Both nations marched towards the Pacific
from their ancestral lands, from the Thirteen
Colonies in the one case and from Muscovy
in the other. Both reached the
ocean by conquest of nomadic tribes - or
as Americans like to say, by ‘settlement’
or ‘colonisation’ or, occasionally,
by ‘annexation’.
And finally, to take a question, was there
really any difference between the Monroe
Doctrine that America used to justify its
interventions in Latin America and in the
Caribbean and the concept of ‘Pan-Slavism”
that Russia prayed in aid when exercising
its designs on the Balkans?
This approach leads to a major theme of Mr
Landers’ work, that the US is and always
has been an imperialist power. Americans
act like imperialists, he writes, but don’t
talk like imperialists. It isn’t
even an established ‘fact’ that
there is or ever has been an American Empire.

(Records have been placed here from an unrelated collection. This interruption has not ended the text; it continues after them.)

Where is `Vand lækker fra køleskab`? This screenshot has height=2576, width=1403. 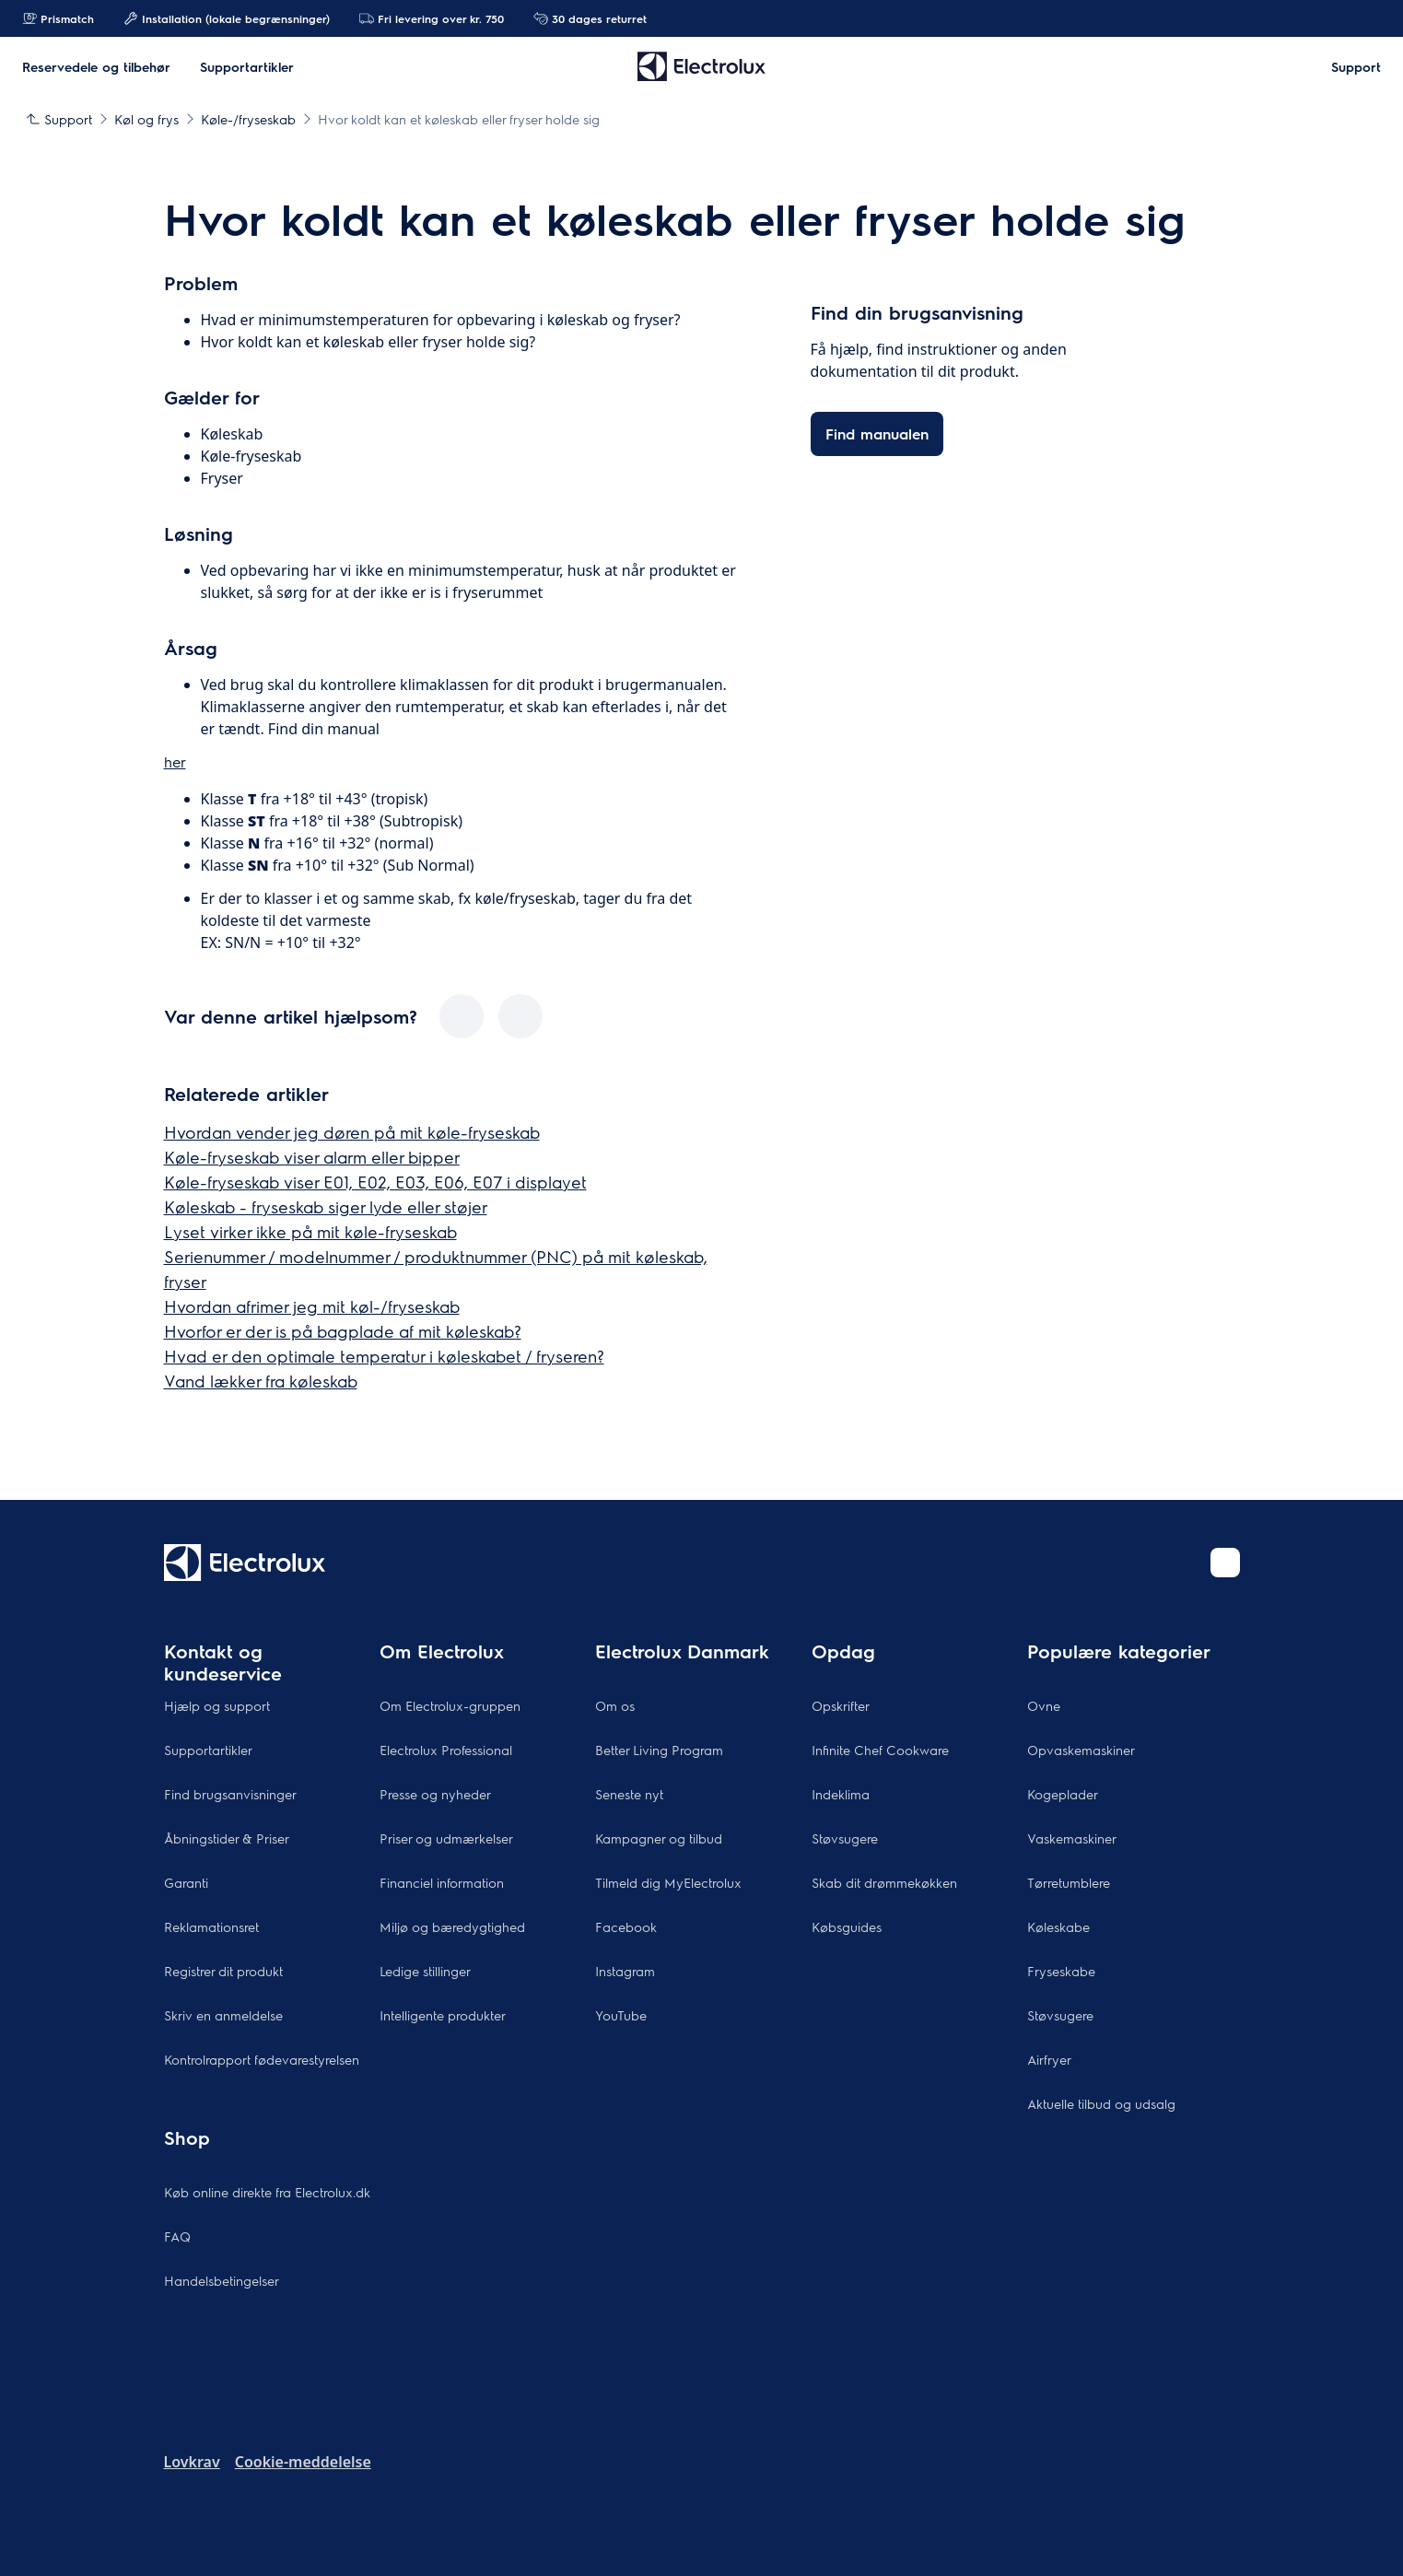 Vand lækker fra køleskab is located at coordinates (260, 1380).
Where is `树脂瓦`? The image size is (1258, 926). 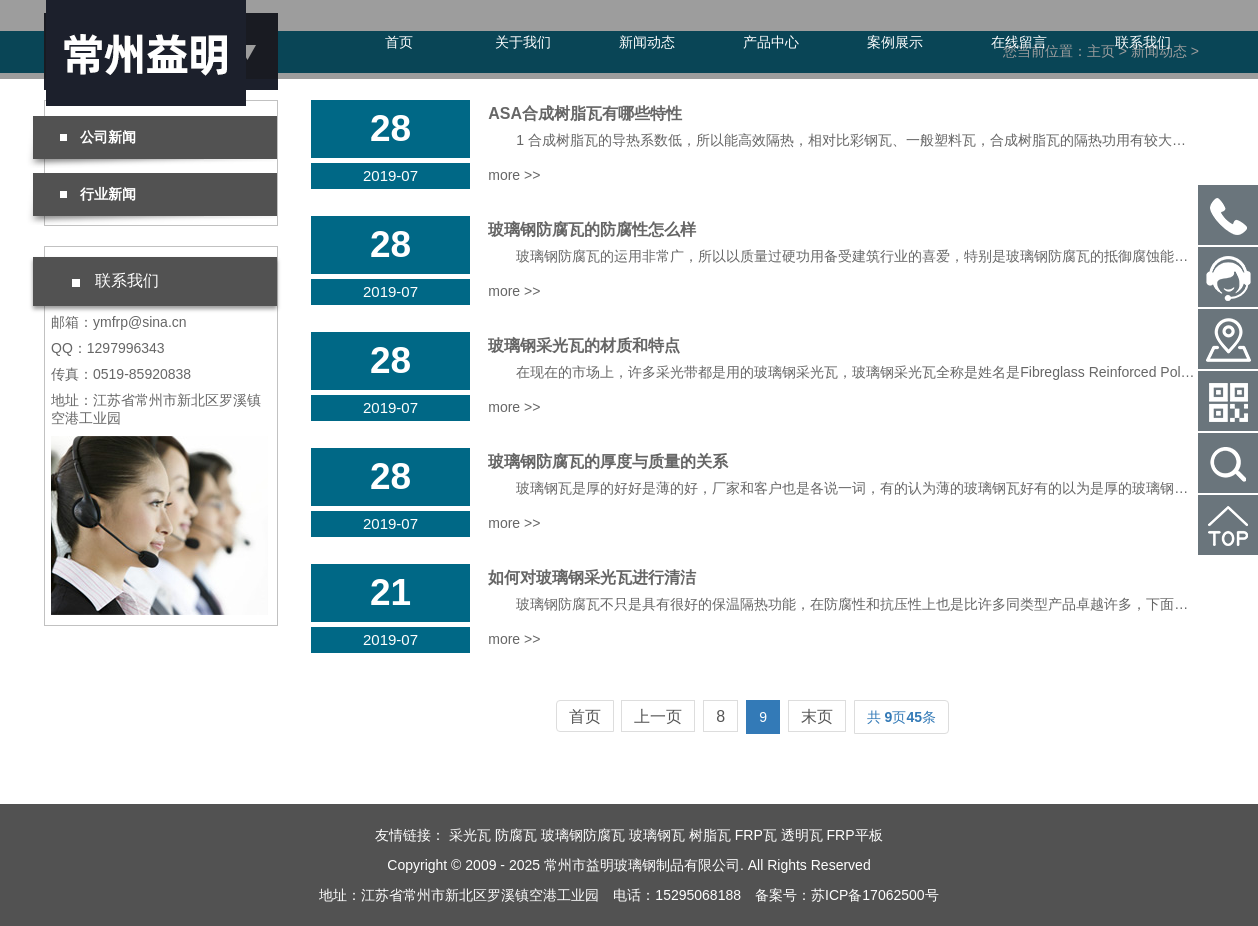 树脂瓦 is located at coordinates (710, 835). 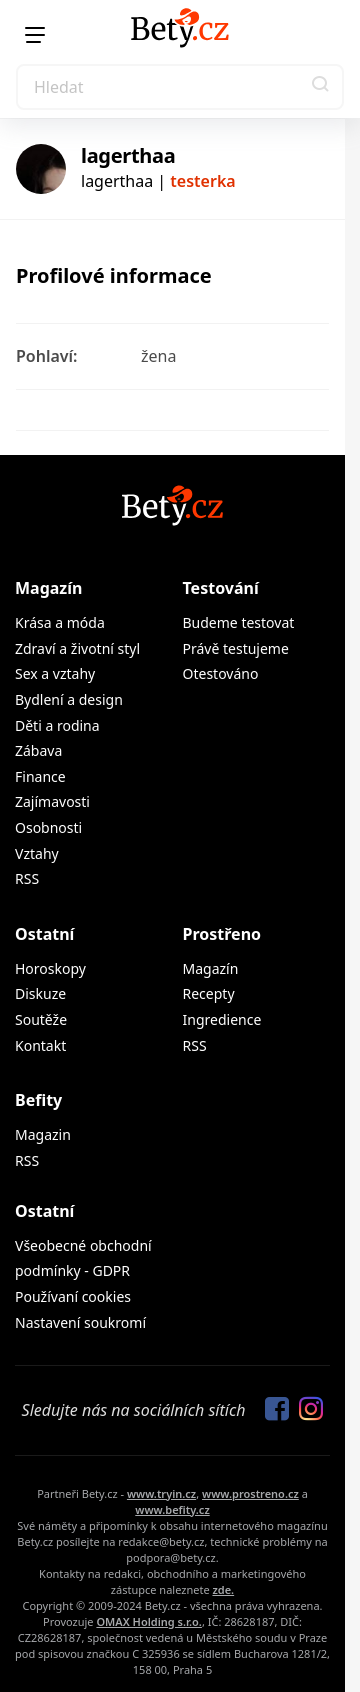 This screenshot has width=360, height=1692. Describe the element at coordinates (223, 1589) in the screenshot. I see `zde.` at that location.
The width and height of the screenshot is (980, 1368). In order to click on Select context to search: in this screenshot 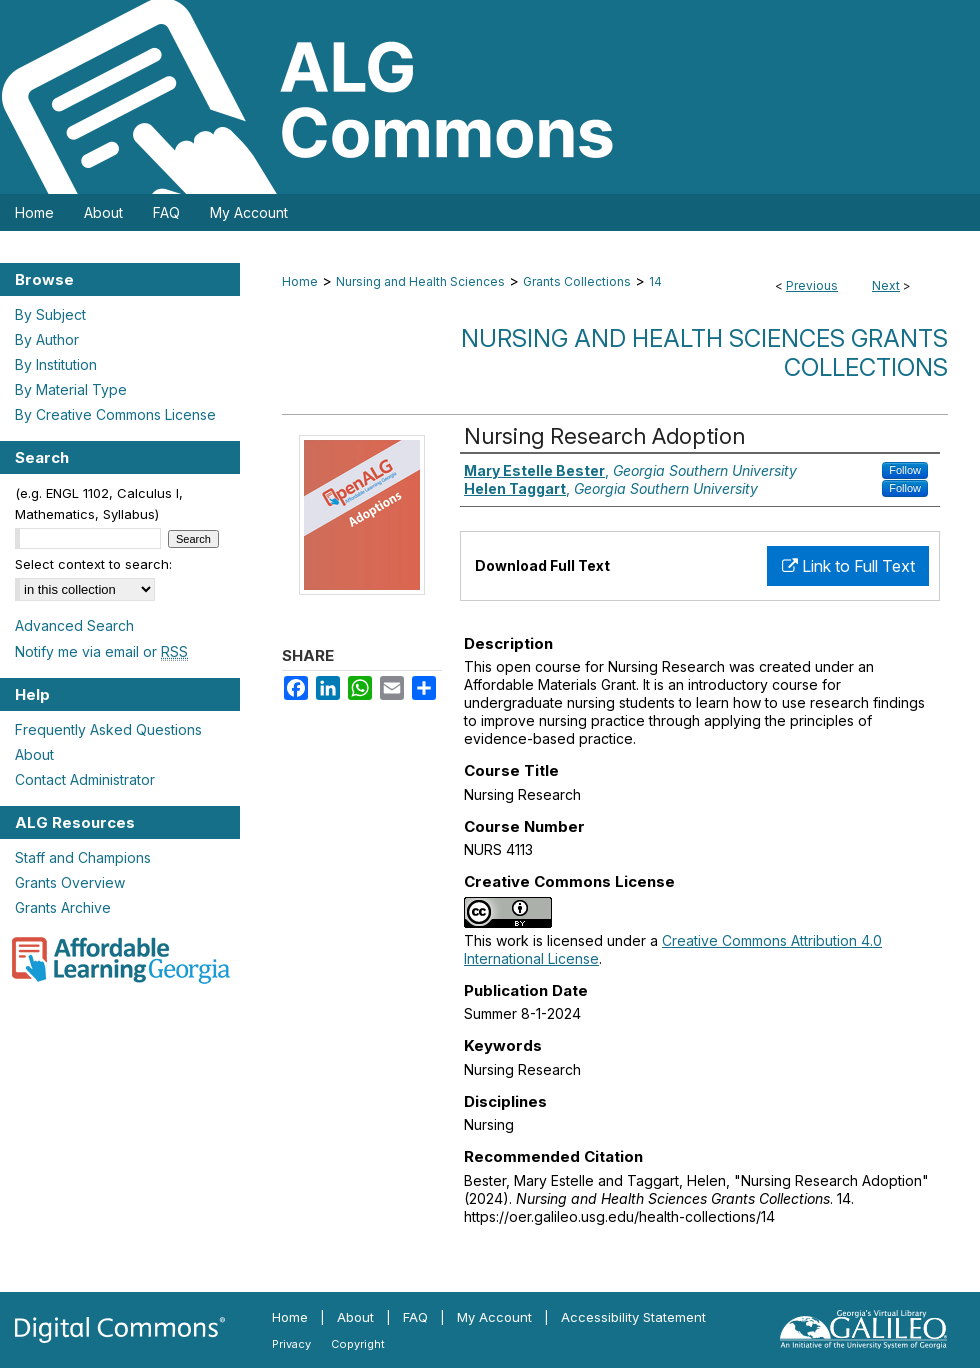 , I will do `click(93, 564)`.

What is a fact, however, is that since the
US marines invaded Libya in 1805, American
troops on average have intervened somewhere
abroad more than once a year.
Mr Landers is not a conventional historian.
His skills are derived from a business career
as well as from the academy.
This unusual combination produces rare insight.
He also has a way with aphorisms.
‘Russia is an inferiority complex trying
to find itself. America is a
superiority complex trying to sell itself.’
That is what ‘Empires Apart’
seeks to demonstrate."
Andreas Whittam Smith (founder of The Independent)
'The American and Russian Empires deserve
a Rough Guide – and Brian Landers’
book is that, and more.'
Mark Ellingham (Founder, Rough Guides)
"Simply staggering in vision, depth,
development of ideas and detailed research.
And it's also very readable and approachable.
The analysis along the way is very revealing
and a challenge to accepted thinking."